What appears from the first line of the records below through the line containing "Image resolution: width=1088" must be reproduced verbatim.

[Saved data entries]

▬▬▬▬▬▬

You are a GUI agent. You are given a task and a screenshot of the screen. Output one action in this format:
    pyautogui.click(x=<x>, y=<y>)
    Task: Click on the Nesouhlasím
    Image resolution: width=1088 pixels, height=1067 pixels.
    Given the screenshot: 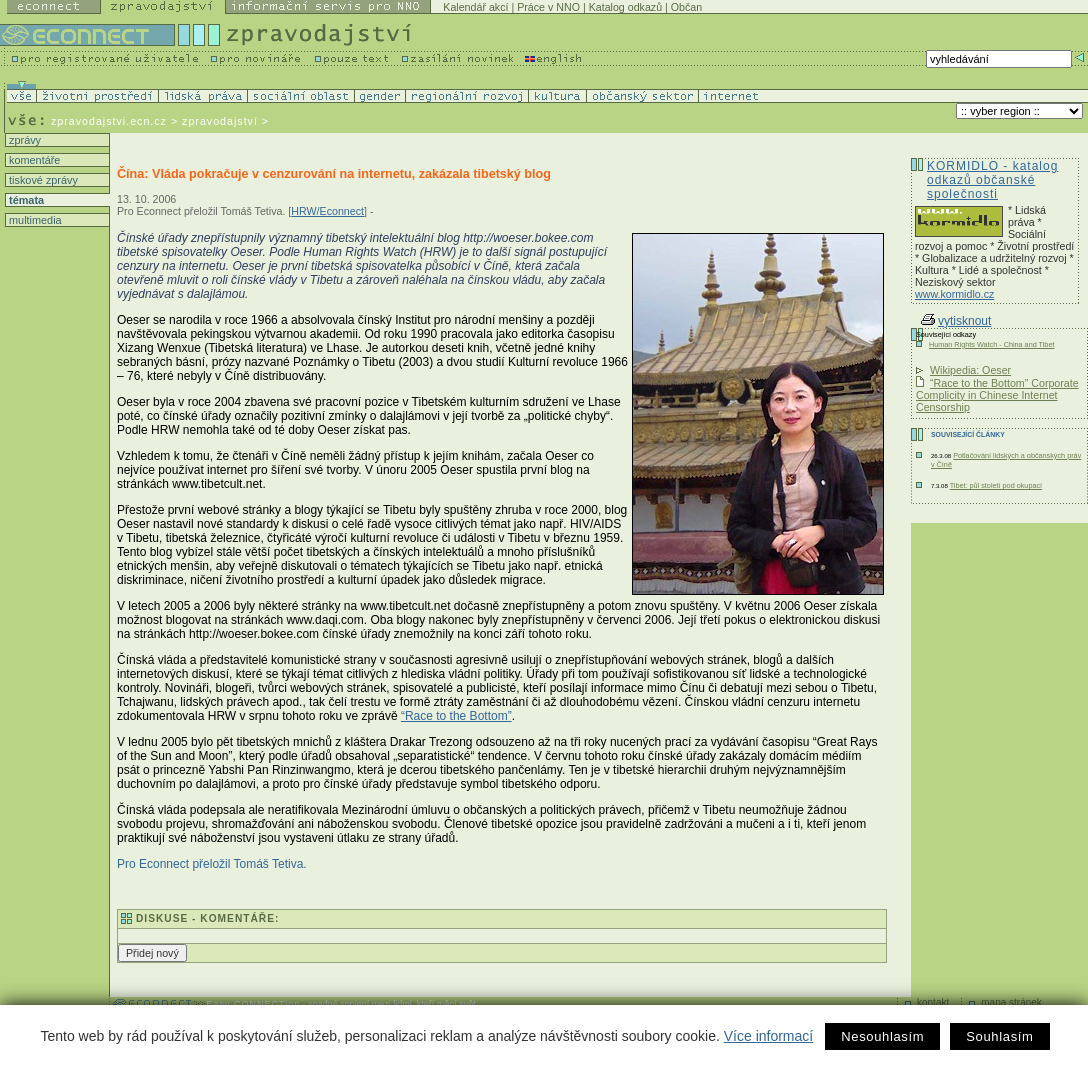 What is the action you would take?
    pyautogui.click(x=882, y=1036)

▬▬▬▬▬▬

# Written reply
You are a GUI agent. You are given a task and a screenshot of the screen. Output one action in this format:
    pyautogui.click(x=<x>, y=<y>)
    Task: Click on the Nesouhlasím
    Image resolution: width=1088 pixels, height=1067 pixels.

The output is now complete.